With a background in political science, I came to HEC Paris’ Summer School with no prior, substantial knowledge of the financial world. As a political analyst at the Danish Foreign Ministry, it was becoming increasingly clear to me that political and financial systems cannot be separated: How will financial markets react to the politically motivated sacking of South Africa’s finance minister? How will the EU’s sanctions against Russia influence Danish companies exporting to the Russian market? In coming to the summer school, I hoped to add a new dimension to my understanding of such questions.
Academics: week 1
The International Finance course began with a two-day introduction to basic accounting, assuring that all students were comfortable with the key concepts underlying financial statements – essential knowledge for making sense of the decision-making processes of exporting firms, multinational corporations, and financial institutions alike. Having the essentials in place, we continued with the international monetary system (a topic politics students should feel comfortable with) followed by short- and long-term international financing.
Alongside the daily classes 9.30-17.10, we were divided into teams of five to submit a short, written case study applying the theory learned in class. The question was whether an American company should continue its exporting operations on the Venezuelan market in face of significant political instability. My teammates had backgrounds in business administration, engineering, financial mathematics, and philosophy respectively. We quickly found a good dynamic between the five of us, and I think we all felt that our different competencies complemented each other. While the teammates trained in the social sciences were able to quickly identify the links between the country’s political and macroeconomic situation, the more numerically savvy group members helped us to make sense of the financial calculations.

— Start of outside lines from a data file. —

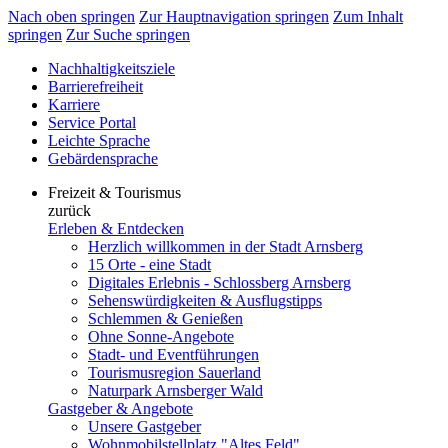
Nach oben springen
Zur Hauptnavigation springen
Zum Inhalt
springen
Zur Suche springen
Nachhaltigkeitsziele
Barrierefreiheit
Karriere
Service Portal
Leichte Sprache
Gebärdensprache
Freizeit & Tourismus
zurück
Erleben & Entdecken
Herzlich willkommen in der Stadt Arnsberg
15 Orte - eine Stadt
Digitales Erlebnis - Schlossberg Arnsberg
Sehenswürdigkeiten & Ausflugstipps
Schlemmen & Genießen
Ohne Sonne-Angebote
Stadt- und Eventführungen
Tourismusregion Sauerland
Naturpark Arnsberger Wald
Gastgeber & Angebote
Unsere Gastgeber
Wohnmobilstellplatz "Altes Feld"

Given the intensity of the course, there was little time to explore Paris during the weekdays, so I decided to spend the weekend in the city; a 40 minutes commute from Jouy-en-Josas. To many Summer School students, not only was this their first time in France – but their first time in Europe altogether. As such, there was plenty of interest in making new friendships and in discovering Paris together – and by Saturday evening, many of us had walked 15-20 km!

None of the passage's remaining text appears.